Resource Planning
It is important to plan computing and storage resources if using TDengine to build an IoT, time-series or Big Data platform. How to plan the CPU, memory and disk resources required, will be described in this chapter.
Server Memory Requirements
Each database creates a fixed number of vgroups. This number is 2 by default and can be configured with the vgroups
parameter. The number of replicas can be controlled with the replica
parameter. Each replica requires one vnode per vgroup. Altogether, the memory required by each database depends on the following configuration options:
- vgroups
- replica
- buffer
- pages
- pagesize
- cachesize
For more information, see Database.
The memory required by a database is therefore greater than or equal to:
vgroups * replica * (buffer + pages * pagesize + cachesize)
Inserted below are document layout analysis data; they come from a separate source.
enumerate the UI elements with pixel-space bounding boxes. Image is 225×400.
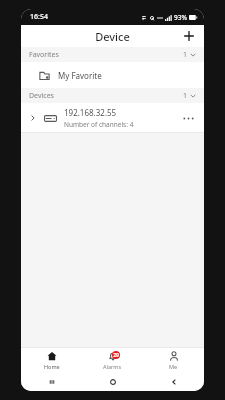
staticText: Alarms [103,363,122,370]
button[interactable]: More options [180,110,196,126]
button[interactable]: Expand [27,112,39,124]
staticText: 1 [183,91,188,101]
staticText: 29 [113,352,119,359]
staticText: Favorites [29,50,59,60]
staticText: Devices [29,91,54,101]
staticText: Device [95,29,130,44]
button[interactable]: Expand [21,103,204,133]
button[interactable]: Me [143,347,204,373]
button[interactable]: Devices [21,88,204,103]
staticText: My Favorite [58,70,102,81]
staticText: 16:54 [30,12,48,22]
staticText: Number of channels: 4 [64,120,134,129]
button[interactable]: Recents [21,373,82,391]
staticText: 1 [183,50,188,60]
button[interactable]: Favorites [21,47,204,62]
staticText: 93% [174,13,187,22]
staticText: 192.168.32.55 [64,107,117,118]
button[interactable]: Home [82,373,143,391]
button[interactable]: My Favorite [21,62,204,88]
staticText: Me [169,363,178,370]
staticText: Home [44,363,60,370]
button[interactable]: Back [143,373,204,391]
button[interactable]: 29 [82,347,143,373]
button[interactable]: Home [21,347,82,373]
button[interactable]: Add device [180,27,198,45]
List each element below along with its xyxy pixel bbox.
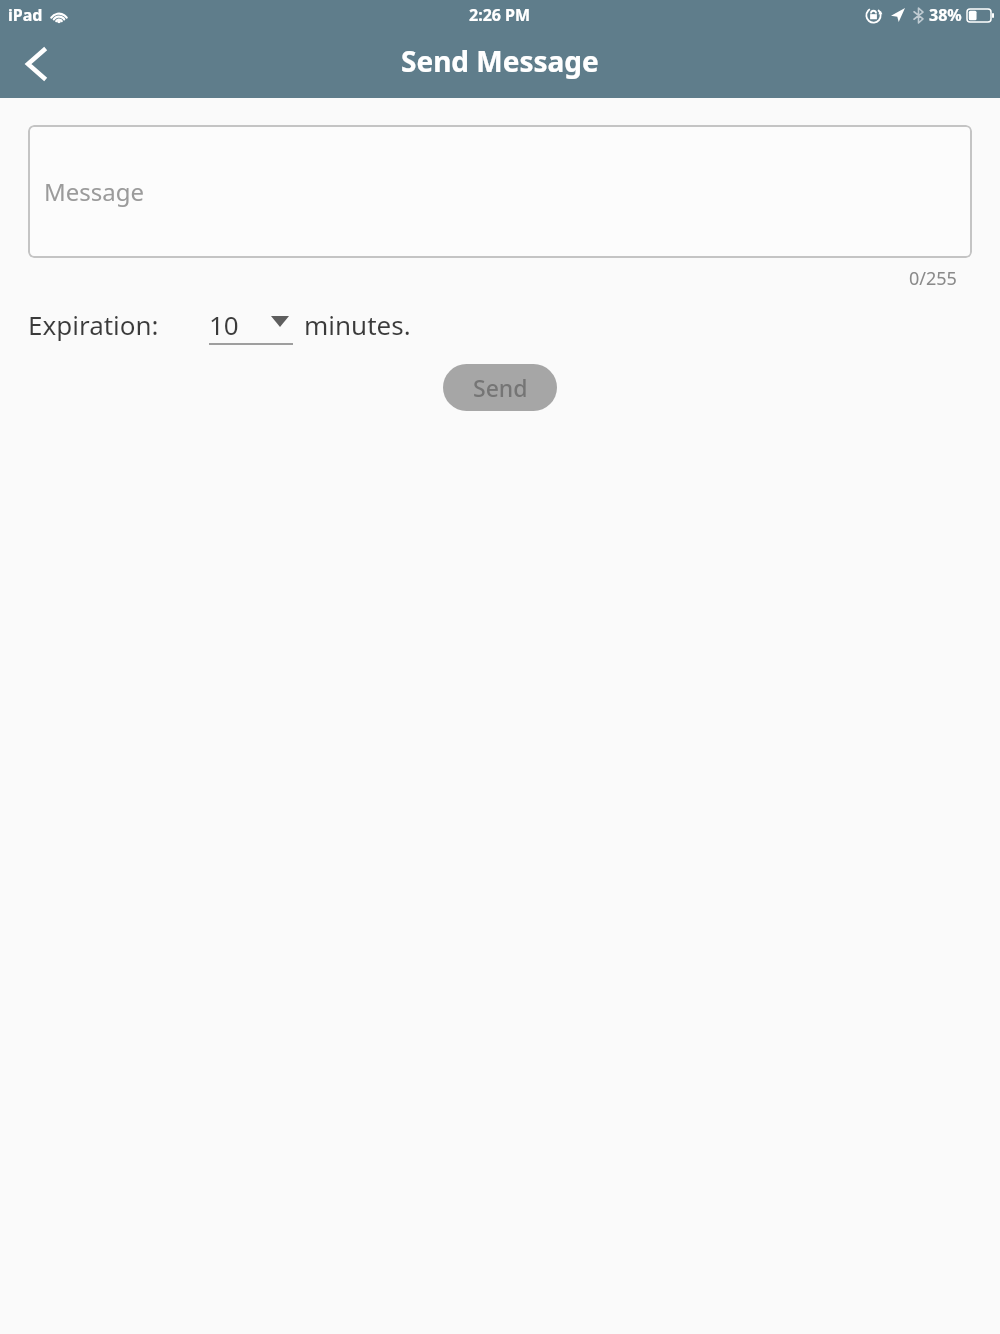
button[interactable]: Message [28, 125, 972, 258]
staticText: iPad [8, 4, 43, 26]
staticText: 0/255 [909, 266, 957, 291]
staticText: 10 [209, 307, 239, 342]
staticText: minutes. [304, 307, 411, 342]
button[interactable]: 10 [209, 304, 304, 345]
staticText: Send Message [401, 42, 599, 80]
staticText: Message [44, 175, 145, 208]
staticText: 2:26 PM [469, 4, 531, 26]
staticText: 38% [929, 4, 962, 26]
staticText: Send [473, 372, 528, 403]
button[interactable] [18, 46, 54, 82]
button[interactable]: Send [443, 364, 557, 411]
staticText: Expiration: [28, 307, 159, 342]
However, note that this requirement is spread over all dnodes in the cluster, not on a single physical machine. The physical servers that run dnodes meet the requirement together. If a cluster has multiple databases, the memory required increases accordingly. In complex environments where dnodes were added after initial deployment in response to increasing resource requirements, load may not be balanced among the original dnodes and newer dnodes. In this situation, the actual status of your dnodes is more important than theoretical calculations.
Client Memory Requirements
For the client programs using TDengine client driver taosc
to connect to the server side there is a memory requirement as well.
The memory consumed by a client program is mainly about the SQL statements for data insertion, caching of table metadata, and some internal use. Assuming maximum number of tables is N (the memory consumed by the metadata of each table is 256 bytes), maximum number of threads for parallel insertion is T, maximum length of a SQL statement is S (normally 1 MB), the memory required by a client program can be estimated using the below formula:
M = (T * S * 3 + (N / 4096) + 100)
For example, if the number of parallel data insertion threads is 100, total number of tables is 10,000,000, then the minimum memory requirement of a client program is:
100 * 3 + (10000000 / 4096) + 100 = 2741 (MBytes)
So, at least 3GB needs to be reserved for such a client.
CPU Requirement
The CPU resources required depend on two aspects:
- Data Insertion Each dnode of TDengine can process at least 10,000 insertion requests in one second, while each insertion request can have multiple rows. The difference in computing resource consumed, between inserting 1 row at a time, and inserting 10 rows at a time is very small. So, the more the number of rows that can be inserted one time, the higher the efficiency. If each insert request contains more than 200 records, a single core can process more than 1 million records per second. Inserting in batch also imposes requirements on the client side which needs to cache rows to insert in batch once the number of cached rows reaches a threshold.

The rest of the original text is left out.